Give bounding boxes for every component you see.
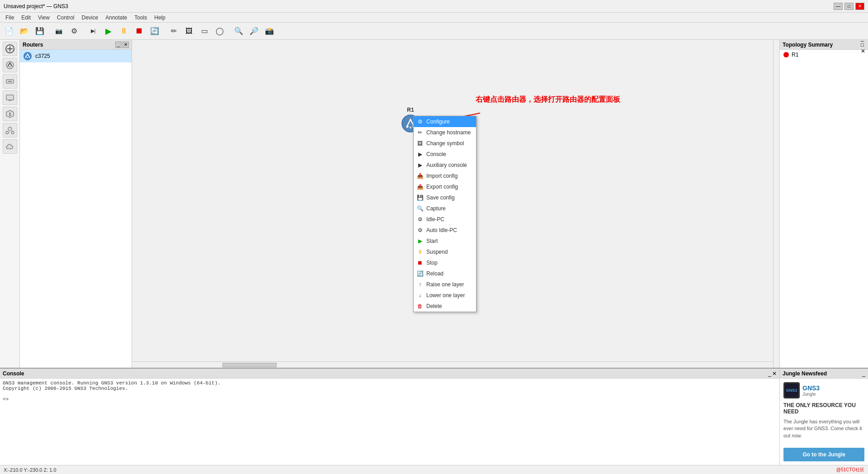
jungle-float-btn[interactable]: _	[862, 370, 865, 377]
ctx-import-config[interactable]: 📥 Import config	[414, 171, 476, 181]
run-fwd-btn[interactable]: ▶|	[86, 24, 100, 38]
stop-btn[interactable]: ⏹	[132, 24, 146, 38]
topology-item-r1[interactable]: R1	[780, 50, 868, 60]
settings-btn[interactable]: ⚙	[67, 24, 81, 38]
console-body: GNS3 management console. Running GNS3 ve…	[0, 379, 779, 465]
canvas-router-r1-label: R1	[407, 107, 414, 113]
menu-item-tools[interactable]: Tools	[131, 14, 151, 22]
menu-item-device[interactable]: Device	[78, 14, 102, 22]
svg-point-12	[9, 115, 10, 116]
menu-item-help[interactable]: Help	[151, 14, 169, 22]
ctx-reload[interactable]: 🔄 Reload	[414, 268, 476, 279]
zoom-in-btn[interactable]: 🔍	[231, 24, 246, 38]
canvas-area[interactable]: R1	[132, 40, 773, 361]
ctx-change-hostname[interactable]: ✏ Change hostname	[414, 127, 476, 138]
routers-btn[interactable]	[3, 58, 17, 72]
svg-rect-7	[6, 95, 14, 100]
ctx-lower-layer-icon: ↓	[416, 292, 424, 299]
menu-item-file[interactable]: File	[2, 14, 18, 22]
snapshot-btn[interactable]: 📷	[52, 24, 66, 38]
ctx-start[interactable]: ▶ Start	[414, 236, 476, 246]
left-panel-float-btn[interactable]: _	[115, 42, 122, 48]
all-devices-btn[interactable]	[3, 42, 17, 56]
upper-area: Routers _ ✕ c3725	[0, 40, 868, 368]
ctx-lower-layer[interactable]: ↓ Lower one layer	[414, 290, 476, 301]
hscrollbar-thumb[interactable]	[222, 363, 277, 367]
rect-btn[interactable]: ▭	[197, 24, 212, 38]
ctx-raise-layer-icon: ↑	[416, 281, 424, 288]
ctx-capture[interactable]: 🔍 Capture	[414, 203, 476, 214]
menu-item-view[interactable]: View	[34, 14, 53, 22]
ctx-save-config[interactable]: 💾 Save config	[414, 192, 476, 203]
minimize-btn[interactable]: —	[834, 3, 843, 10]
ctx-configure[interactable]: ⚙ Configure	[414, 116, 476, 127]
open-btn[interactable]: 📂	[17, 24, 32, 38]
watermark: @51CTO社区	[836, 467, 864, 473]
ctx-auto-idle-pc[interactable]: ⚙ Auto Idle-PC	[414, 225, 476, 236]
window-controls: — □ ✕	[834, 3, 864, 10]
cloud-btn[interactable]	[3, 139, 17, 154]
ctx-suspend-label: Suspend	[426, 249, 448, 255]
jungle-goto-btn[interactable]: Go to the Jungle	[783, 448, 864, 461]
ctx-raise-layer[interactable]: ↑ Raise one layer	[414, 279, 476, 290]
jungle-gns3-text: GNS3	[802, 384, 820, 392]
ctx-console[interactable]: ▶ Console	[414, 149, 476, 160]
ctx-suspend[interactable]: ⏸ Suspend	[414, 246, 476, 257]
close-btn[interactable]: ✕	[855, 3, 864, 10]
ctx-stop-label: Stop	[426, 260, 438, 266]
menu-item-control[interactable]: Control	[53, 14, 78, 22]
ctx-export-config[interactable]: 📤 Export config	[414, 181, 476, 192]
routers-list: c3725	[20, 50, 132, 368]
ctx-import-config-icon: 📥	[416, 172, 424, 180]
ctx-idle-pc-label: Idle-PC	[426, 216, 444, 223]
ellipse-btn[interactable]: ◯	[212, 24, 227, 38]
new-file-btn[interactable]: 📄	[2, 24, 16, 38]
ctx-stop[interactable]: ⏹ Stop	[414, 257, 476, 268]
ctx-delete[interactable]: 🗑 Delete	[414, 301, 476, 312]
svg-point-16	[24, 52, 32, 60]
endpoint-btn[interactable]	[3, 90, 17, 105]
router-name-c3725: c3725	[35, 53, 50, 59]
hscrollbar[interactable]	[132, 361, 773, 368]
ctx-change-symbol[interactable]: 🖼 Change symbol	[414, 138, 476, 149]
right-panel-header: Topology Summary _ □ ✕	[780, 40, 868, 50]
router-item-c3725[interactable]: c3725	[20, 50, 132, 62]
jungle-sub-text: Jungle	[802, 392, 820, 397]
menu-item-annotate[interactable]: Annotate	[102, 14, 131, 22]
left-panel-close-btn[interactable]: ✕	[123, 42, 129, 48]
switches-btn[interactable]	[3, 74, 17, 89]
reload-btn[interactable]: 🔄	[147, 24, 162, 38]
tools-btn[interactable]	[3, 123, 17, 137]
console-float-btn[interactable]: _	[768, 370, 771, 377]
console-line-1: GNS3 management console. Running GNS3 ve…	[3, 380, 777, 386]
zoom-out-btn[interactable]: 🔎	[247, 24, 261, 38]
topology-items: R1	[780, 50, 868, 60]
ctx-stop-icon: ⏹	[416, 259, 424, 266]
ctx-configure-label: Configure	[426, 118, 450, 125]
ctx-lower-layer-label: Lower one layer	[426, 292, 465, 299]
annotation-text: 右键点击路由器，选择打开路由器的配置面板	[476, 95, 620, 104]
save-btn[interactable]: 💾	[33, 24, 47, 38]
security-btn[interactable]	[3, 107, 17, 121]
right-panel-maximize-btn[interactable]: □	[861, 42, 865, 48]
ctx-console-label: Console	[426, 151, 446, 157]
menu-item-edit[interactable]: Edit	[18, 14, 34, 22]
ctx-save-config-icon: 💾	[416, 194, 424, 201]
vscrollbar[interactable]	[773, 40, 779, 368]
screenshot-btn[interactable]: 📸	[262, 24, 277, 38]
maximize-btn[interactable]: □	[844, 3, 854, 10]
console-close-btn[interactable]: ✕	[772, 370, 777, 377]
draw-btn[interactable]: ✏	[166, 24, 181, 38]
titlebar: Unsaved project* — GNS3 — □ ✕	[0, 0, 868, 13]
run-btn[interactable]: ▶	[101, 24, 116, 38]
suspend-btn[interactable]: ⏸	[117, 24, 131, 38]
ctx-delete-label: Delete	[426, 303, 442, 309]
router-icon-c3725	[23, 51, 33, 61]
title-text: Unsaved project* — GNS3	[4, 3, 68, 9]
img-btn[interactable]: 🖼	[182, 24, 196, 38]
ctx-change-hostname-icon: ✏	[416, 129, 424, 136]
ctx-aux-console[interactable]: ▶ Auxiliary console	[414, 160, 476, 171]
ctx-idle-pc[interactable]: ⚙ Idle-PC	[414, 214, 476, 225]
left-panel-buttons: _ ✕	[115, 42, 129, 48]
ctx-start-icon: ▶	[416, 237, 424, 245]
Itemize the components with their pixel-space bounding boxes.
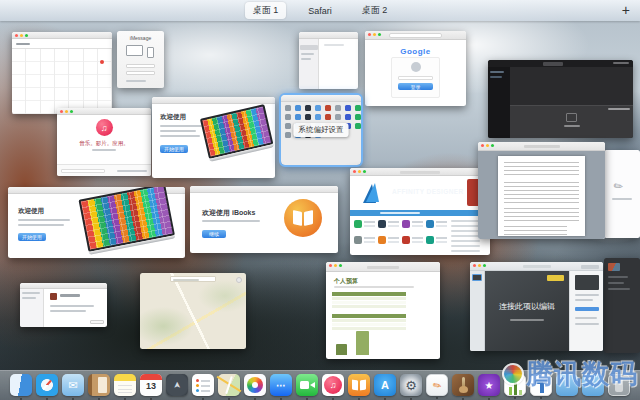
notes-sidebar [299,39,319,89]
macbook-illustration [78,187,175,255]
edit-button [90,320,104,324]
google-logo: Google [365,47,466,56]
notes-icon[interactable] [114,374,136,396]
pages-document-window[interactable] [478,142,605,239]
itunes-window[interactable]: ♫ 音乐。影片。应用。 [57,108,151,176]
add-space-button[interactable]: + [622,1,630,19]
dark-bottom-panel [510,105,633,138]
selected-note [300,45,318,50]
imessage-field [126,71,155,75]
safari-google-window[interactable]: Google 登录 [365,31,466,106]
partial-document-window[interactable]: ✎ [604,150,640,238]
titlebar [190,186,338,193]
ibooks-icon[interactable] [348,374,370,396]
numbers-icon[interactable] [504,374,526,396]
traffic-lights-icon [473,264,476,267]
system-preferences-window[interactable]: 系统偏好设置 [281,95,361,165]
system-preferences-icon[interactable] [400,374,422,396]
traffic-lights-icon [15,34,18,37]
table-header [332,292,406,296]
messages-icon[interactable] [270,374,292,396]
documents-folder-icon[interactable] [582,374,604,396]
titlebar [299,32,358,39]
maps-icon[interactable] [218,374,240,396]
window-title-tooltip: 系统偏好设置 [294,123,349,137]
numbers-window[interactable]: 个人预算 [326,262,440,359]
titlebar [281,95,361,102]
table-row [332,327,406,331]
mail-icon[interactable] [62,374,84,396]
spaces-bar: 桌面 1 Safari 桌面 2 [0,0,640,21]
calendar-today-marker [100,60,104,64]
facetime-icon[interactable] [296,374,318,396]
app-store-window[interactable]: AFFINITY DESIGNER [350,168,490,255]
thumbnail [608,263,620,271]
banner-caption-bar [350,210,490,216]
slide-subtitle-placeholder [510,319,544,321]
contact-avatar [50,293,57,300]
calendar-weekday-header [12,40,112,49]
titlebar [12,32,112,39]
document-area [478,151,605,239]
featured-banner: AFFINITY DESIGNER [350,176,490,210]
safari-icon[interactable] [36,374,58,396]
ibooks-heading: 欢迎使用 iBooks [202,208,255,218]
signin-button: 登录 [398,83,433,90]
itunes-tagline: 音乐。影片。应用。 [57,140,151,147]
photos-icon[interactable] [244,374,266,396]
macbook-screen [78,187,174,252]
contacts-icon[interactable] [88,374,110,396]
continue-button: 继续 [202,230,226,238]
launchpad-icon[interactable] [166,374,188,396]
titlebar [350,168,490,176]
macbook-illustration [200,104,274,162]
imovie-icon[interactable] [478,374,500,396]
calendar-icon[interactable]: 13 [140,374,162,396]
imessage-window[interactable]: iMessage [117,31,164,88]
itunes-icon[interactable] [322,374,344,396]
app-grid [354,220,446,246]
get-started-button: 开始使用 [160,145,188,153]
app-store-icon[interactable] [374,374,396,396]
drop-zone-icon [566,113,577,122]
slide-thumbnail [472,274,482,281]
ibooks-icon [284,199,322,237]
space-desktop-2[interactable]: 桌面 2 [354,2,396,19]
affinity-logo-icon [366,183,379,202]
partial-dark-window[interactable] [604,258,640,353]
google-signin-card: 登录 [391,57,440,98]
photos-welcome-window[interactable]: 欢迎使用 开始使用 [152,97,275,178]
address-bar [389,33,442,38]
sheet-title: 个人预算 [334,277,358,286]
downloads-folder-icon[interactable] [556,374,578,396]
space-safari[interactable]: Safari [300,4,340,18]
itunes-footer-field [61,169,105,173]
ibooks-window[interactable]: 欢迎使用 iBooks 继续 [190,186,338,253]
mission-control: 桌面 1 Safari 桌面 2 + iMessage Goog [0,0,640,400]
titlebar [478,142,605,151]
keynote-window[interactable]: 连接此项以编辑 [470,262,603,351]
garageband-icon[interactable] [452,374,474,396]
banner-title: AFFINITY DESIGNER [392,188,464,195]
keynote-icon[interactable] [530,374,552,396]
imessage-title: iMessage [117,35,164,41]
photos-welcome-window-2[interactable]: 欢迎使用 开始使用 [8,187,185,258]
notes-window[interactable] [299,32,358,89]
slide-title: 连接此项以编辑 [485,301,569,312]
contacts-window[interactable] [20,283,107,327]
dark-app-window[interactable] [488,60,633,138]
table-header [332,314,406,318]
reminders-icon[interactable] [192,374,214,396]
maps-window[interactable] [140,273,246,349]
pages-icon[interactable] [426,374,448,396]
titlebar [57,108,151,115]
finder-icon[interactable] [10,374,32,396]
contacts-sidebar [20,289,44,327]
titlebar [488,60,633,67]
space-desktop-1[interactable]: 桌面 1 [245,2,287,19]
macbook-screen [200,104,274,159]
get-started-button: 开始使用 [18,233,46,241]
document-page [498,156,585,236]
calendar-window[interactable] [12,32,112,114]
trash-icon[interactable] [608,374,630,396]
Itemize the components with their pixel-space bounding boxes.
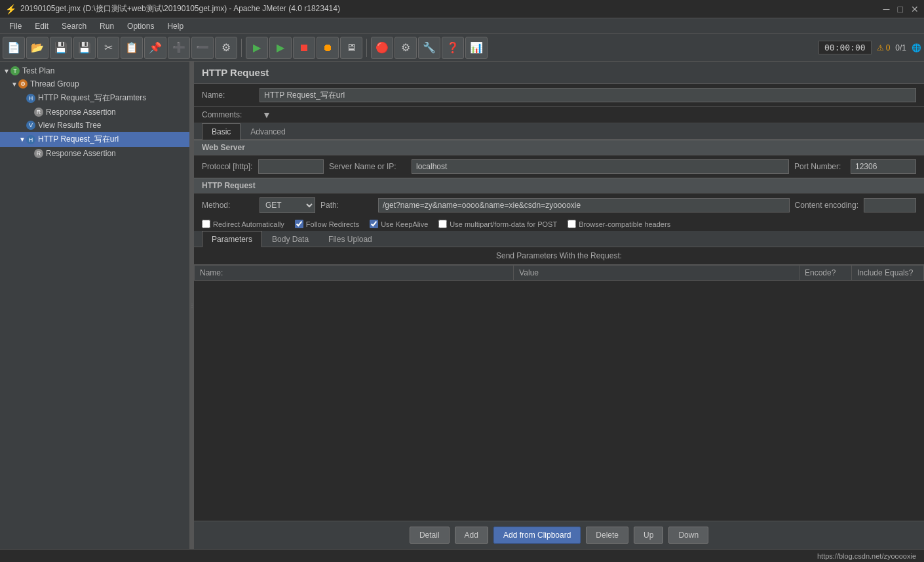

■ Your objective
Go through the records above. Copy each line in which the string "layer" appears.

■ Result of the task
ctx-lower-layer-icon: ↓	[416, 292, 424, 299]
ctx-lower-layer[interactable]: ↓ Lower one layer	[414, 290, 476, 301]
ctx-raise-layer-icon: ↑	[416, 281, 424, 288]
ctx-raise-layer[interactable]: ↑ Raise one layer	[414, 279, 476, 290]
ctx-lower-layer-label: Lower one layer	[426, 292, 465, 299]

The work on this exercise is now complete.